[WHAT TO DO] Below are the entries; tally the lines holding the string "习近平总书记关于" and give only that figure.

[INFORMATION SUPPLIED]
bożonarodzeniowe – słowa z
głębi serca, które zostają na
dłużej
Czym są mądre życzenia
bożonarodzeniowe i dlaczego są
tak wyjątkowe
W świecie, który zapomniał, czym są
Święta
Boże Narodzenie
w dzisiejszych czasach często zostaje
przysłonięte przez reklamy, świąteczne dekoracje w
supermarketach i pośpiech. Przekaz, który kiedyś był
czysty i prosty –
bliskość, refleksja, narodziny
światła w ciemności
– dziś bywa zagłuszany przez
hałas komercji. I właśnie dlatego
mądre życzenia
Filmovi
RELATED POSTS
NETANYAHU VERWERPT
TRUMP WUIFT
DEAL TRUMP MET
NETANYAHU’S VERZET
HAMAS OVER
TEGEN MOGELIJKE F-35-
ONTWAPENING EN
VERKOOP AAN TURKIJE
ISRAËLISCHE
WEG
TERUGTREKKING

* * *

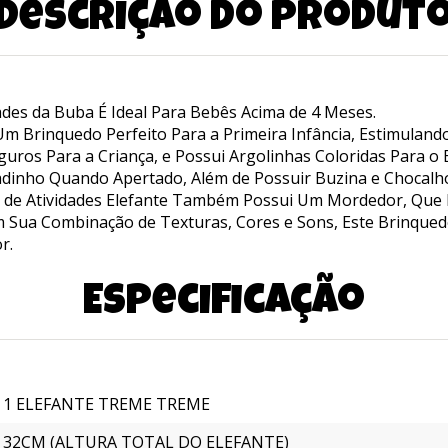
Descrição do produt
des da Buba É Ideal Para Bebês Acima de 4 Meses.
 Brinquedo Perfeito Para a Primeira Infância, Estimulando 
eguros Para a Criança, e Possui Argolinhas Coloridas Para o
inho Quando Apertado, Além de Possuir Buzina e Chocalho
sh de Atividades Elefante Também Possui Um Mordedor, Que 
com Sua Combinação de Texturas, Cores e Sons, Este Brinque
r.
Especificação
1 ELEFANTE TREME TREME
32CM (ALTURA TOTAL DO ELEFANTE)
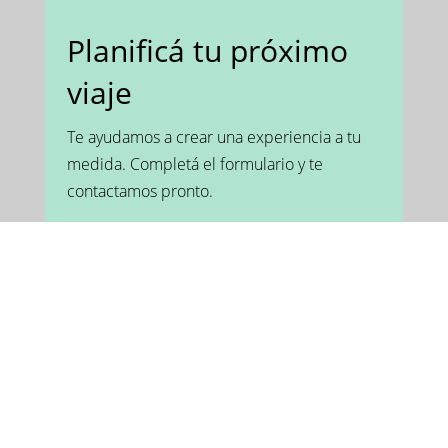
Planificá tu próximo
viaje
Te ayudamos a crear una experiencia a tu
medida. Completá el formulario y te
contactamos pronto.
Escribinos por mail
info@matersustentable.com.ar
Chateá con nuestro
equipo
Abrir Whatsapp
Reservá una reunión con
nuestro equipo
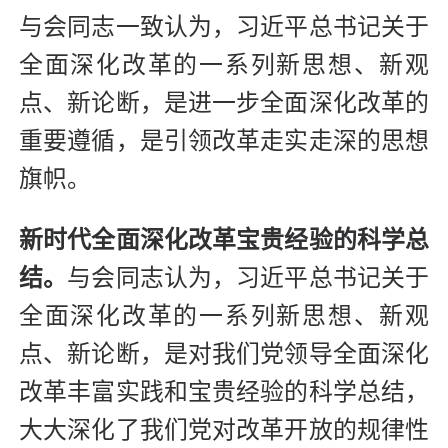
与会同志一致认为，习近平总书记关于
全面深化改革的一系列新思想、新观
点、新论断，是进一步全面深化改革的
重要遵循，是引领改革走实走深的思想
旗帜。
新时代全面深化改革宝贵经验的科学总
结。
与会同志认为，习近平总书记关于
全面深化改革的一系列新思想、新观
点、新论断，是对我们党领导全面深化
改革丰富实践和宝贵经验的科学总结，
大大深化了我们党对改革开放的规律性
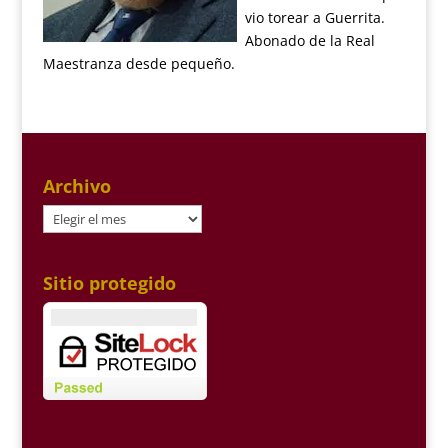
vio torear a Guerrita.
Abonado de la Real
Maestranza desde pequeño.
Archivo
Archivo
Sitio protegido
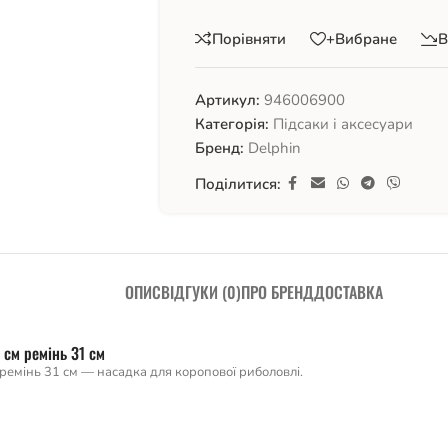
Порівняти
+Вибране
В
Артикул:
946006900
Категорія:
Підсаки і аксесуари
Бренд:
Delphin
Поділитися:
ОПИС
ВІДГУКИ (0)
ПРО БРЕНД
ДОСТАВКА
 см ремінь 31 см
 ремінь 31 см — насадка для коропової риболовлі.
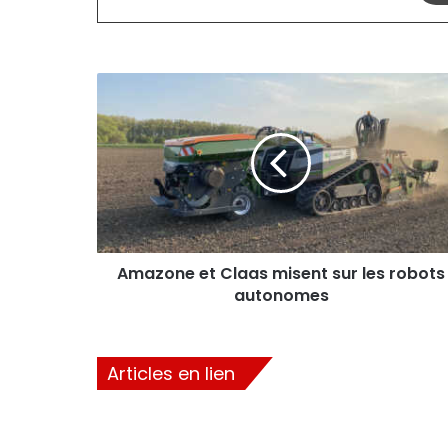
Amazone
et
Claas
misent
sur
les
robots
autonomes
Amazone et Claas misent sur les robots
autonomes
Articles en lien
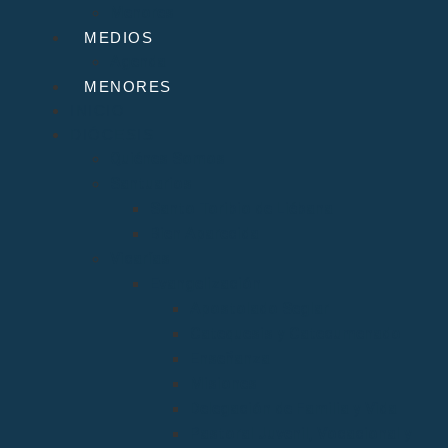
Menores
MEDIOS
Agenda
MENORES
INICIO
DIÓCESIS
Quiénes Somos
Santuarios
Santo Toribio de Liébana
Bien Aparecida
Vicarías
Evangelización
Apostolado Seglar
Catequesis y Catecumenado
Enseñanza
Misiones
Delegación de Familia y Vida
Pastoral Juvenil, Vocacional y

[EXPECTED OUTPUT] 2